■ RECORDS FOR THE TASK
-- Opening Marker --
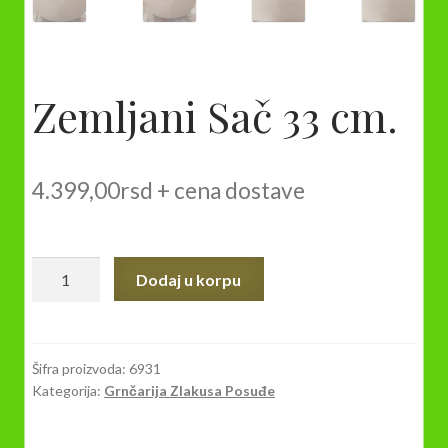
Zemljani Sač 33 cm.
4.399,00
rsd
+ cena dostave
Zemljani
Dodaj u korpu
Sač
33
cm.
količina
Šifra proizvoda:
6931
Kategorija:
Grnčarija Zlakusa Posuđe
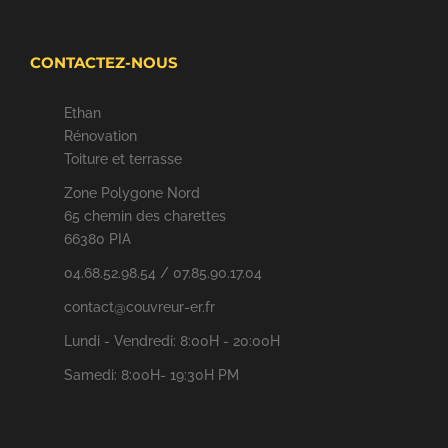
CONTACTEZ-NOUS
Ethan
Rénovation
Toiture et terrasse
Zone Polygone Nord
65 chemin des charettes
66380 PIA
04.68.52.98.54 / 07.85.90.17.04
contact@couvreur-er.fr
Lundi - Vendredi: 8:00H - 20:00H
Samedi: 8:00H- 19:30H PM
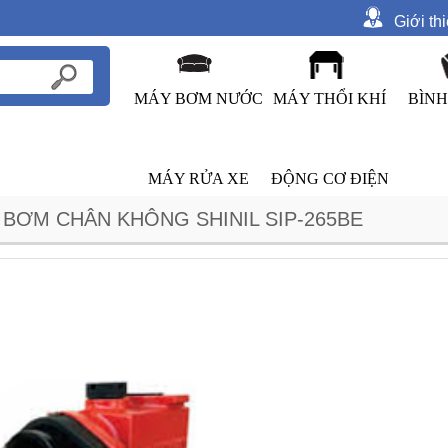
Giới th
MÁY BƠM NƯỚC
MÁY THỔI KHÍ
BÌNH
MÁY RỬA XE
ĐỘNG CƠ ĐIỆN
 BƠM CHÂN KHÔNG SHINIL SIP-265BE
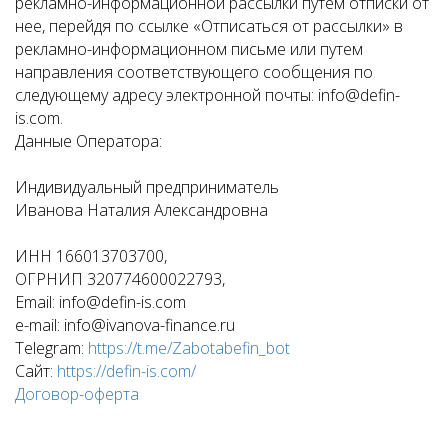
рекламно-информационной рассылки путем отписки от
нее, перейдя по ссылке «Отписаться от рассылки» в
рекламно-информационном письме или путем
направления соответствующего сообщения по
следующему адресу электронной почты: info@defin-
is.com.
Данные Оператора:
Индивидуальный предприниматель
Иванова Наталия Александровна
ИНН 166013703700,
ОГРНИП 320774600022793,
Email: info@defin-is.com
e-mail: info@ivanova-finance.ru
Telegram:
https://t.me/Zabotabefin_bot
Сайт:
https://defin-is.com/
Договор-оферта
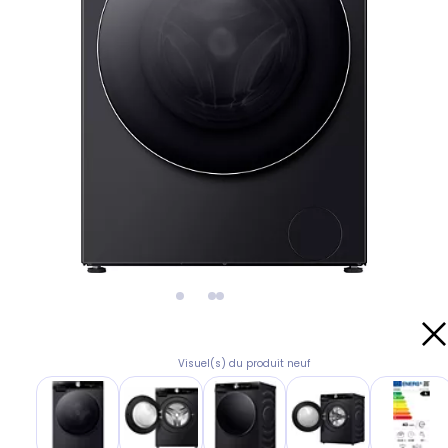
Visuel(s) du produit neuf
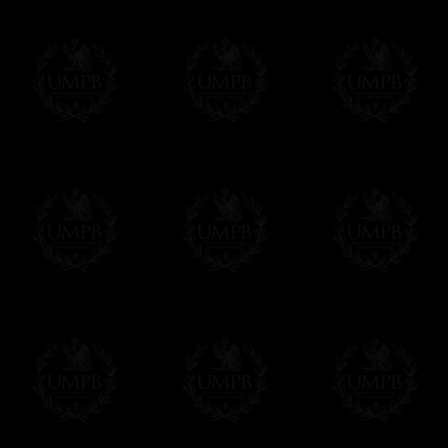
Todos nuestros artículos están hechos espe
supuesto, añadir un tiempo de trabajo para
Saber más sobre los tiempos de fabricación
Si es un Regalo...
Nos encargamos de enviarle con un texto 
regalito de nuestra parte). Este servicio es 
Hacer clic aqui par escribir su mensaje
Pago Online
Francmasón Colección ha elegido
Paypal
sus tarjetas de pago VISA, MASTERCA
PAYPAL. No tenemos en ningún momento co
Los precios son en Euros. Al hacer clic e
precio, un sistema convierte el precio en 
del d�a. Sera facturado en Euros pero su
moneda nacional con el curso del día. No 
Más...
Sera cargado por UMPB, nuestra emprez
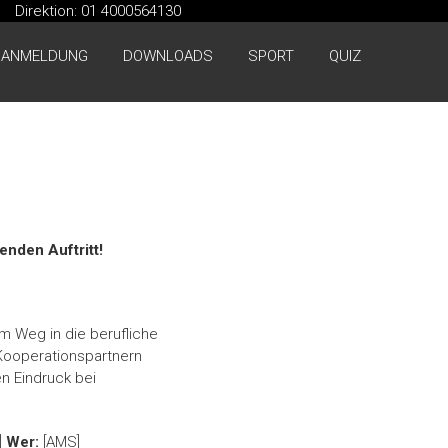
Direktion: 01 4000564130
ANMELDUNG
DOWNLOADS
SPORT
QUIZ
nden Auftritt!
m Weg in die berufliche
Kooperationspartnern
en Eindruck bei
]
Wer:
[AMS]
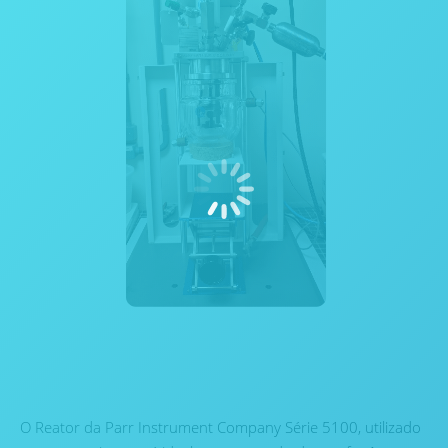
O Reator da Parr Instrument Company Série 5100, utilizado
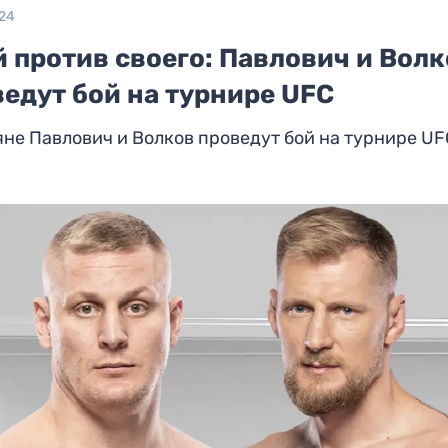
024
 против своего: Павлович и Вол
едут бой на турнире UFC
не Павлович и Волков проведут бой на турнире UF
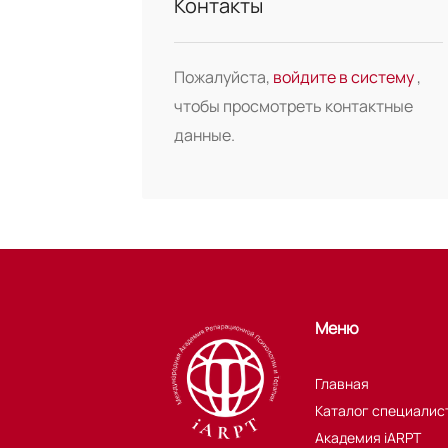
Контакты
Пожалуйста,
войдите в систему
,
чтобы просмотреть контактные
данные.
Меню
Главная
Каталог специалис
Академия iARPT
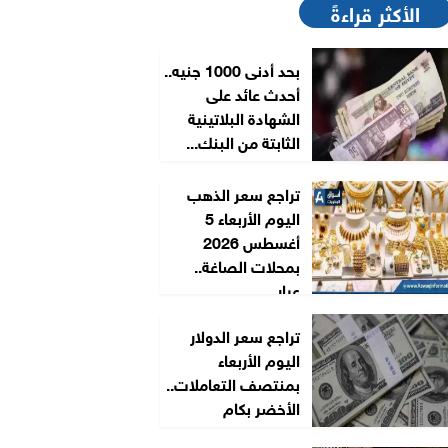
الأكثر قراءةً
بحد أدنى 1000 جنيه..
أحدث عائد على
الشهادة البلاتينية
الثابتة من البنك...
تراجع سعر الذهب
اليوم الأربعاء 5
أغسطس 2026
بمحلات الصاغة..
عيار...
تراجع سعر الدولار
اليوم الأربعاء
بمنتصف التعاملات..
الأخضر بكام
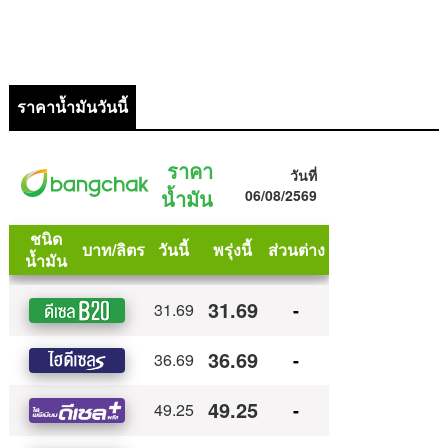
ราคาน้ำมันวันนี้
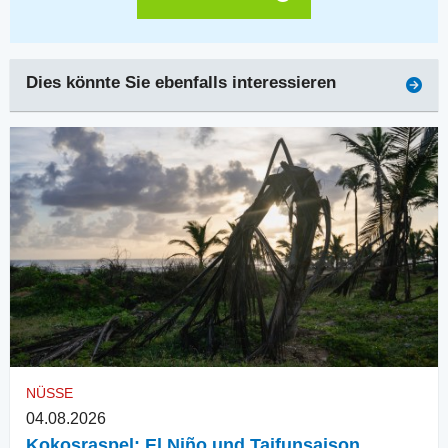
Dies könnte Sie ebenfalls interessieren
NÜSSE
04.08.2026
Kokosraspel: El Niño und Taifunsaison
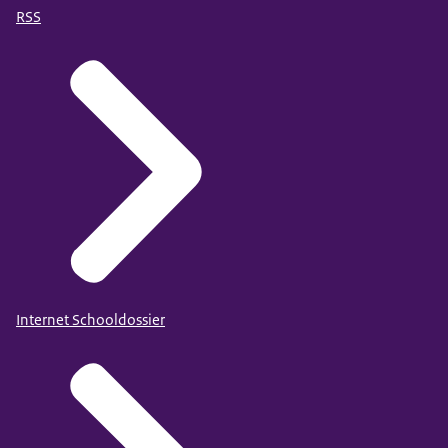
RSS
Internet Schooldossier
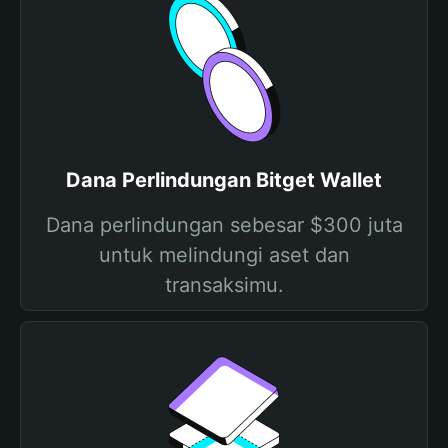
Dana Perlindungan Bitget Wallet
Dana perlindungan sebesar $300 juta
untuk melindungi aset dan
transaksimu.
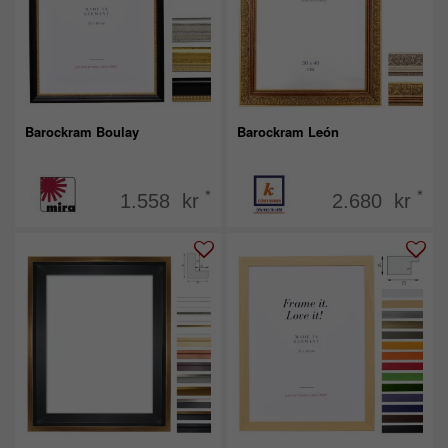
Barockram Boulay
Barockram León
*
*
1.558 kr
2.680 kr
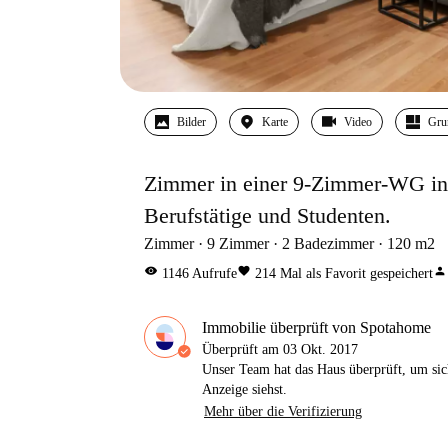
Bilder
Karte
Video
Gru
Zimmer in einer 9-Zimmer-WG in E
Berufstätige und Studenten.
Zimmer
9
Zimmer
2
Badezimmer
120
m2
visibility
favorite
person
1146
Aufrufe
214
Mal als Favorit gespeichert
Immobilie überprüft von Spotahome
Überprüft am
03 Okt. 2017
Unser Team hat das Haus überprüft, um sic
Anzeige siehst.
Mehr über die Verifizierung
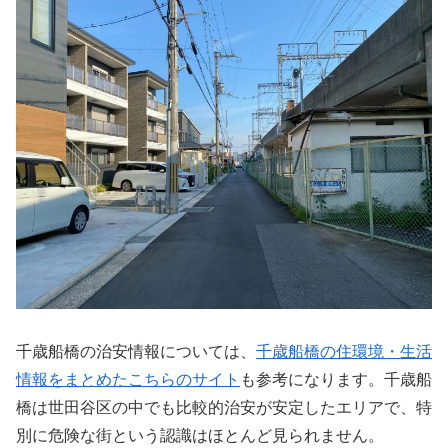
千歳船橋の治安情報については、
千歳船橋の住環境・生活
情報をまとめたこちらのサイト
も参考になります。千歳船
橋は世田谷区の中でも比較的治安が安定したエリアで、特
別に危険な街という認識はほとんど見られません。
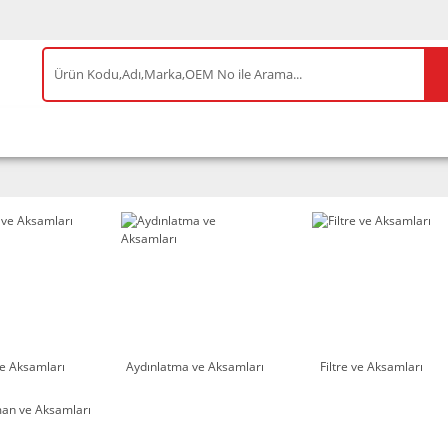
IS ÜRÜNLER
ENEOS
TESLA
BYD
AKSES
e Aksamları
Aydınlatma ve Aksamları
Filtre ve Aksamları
-- Closing Marker --
Everything from the line with "transaksimu." through the end of the records above, and nothing else, is to be quoted exactly; please leave the pictures out.

transaksimu.
Barockram Boulay
Barockram León
*
*
1.558 kr
2.680 kr
Bilder
Karte
Video
Gru
Zimmer in einer 9-Zimmer-WG in E
Berufstätige und Studenten.
Zimmer
9
Zimmer
2
Badezimmer
120
m2
visibility
favorite
person
1146
Aufrufe
214
Mal als Favorit gespeichert
Immobilie überprüft von Spotahome
Überprüft am
03 Okt. 2017
Unser Team hat das Haus überprüft, um sic
Anzeige siehst.
Mehr über die Verifizierung
千歳船橋の治安情報については、
千歳船橋の住環境・生活
情報をまとめたこちらのサイト
も参考になります。千歳船
橋は世田谷区の中でも比較的治安が安定したエリアで、特
別に危険な街という認識はほとんど見られません。
IS ÜRÜNLER
ENEOS
TESLA
BYD
AKSES
e Aksamları
Aydınlatma ve Aksamları
Filtre ve Aksamları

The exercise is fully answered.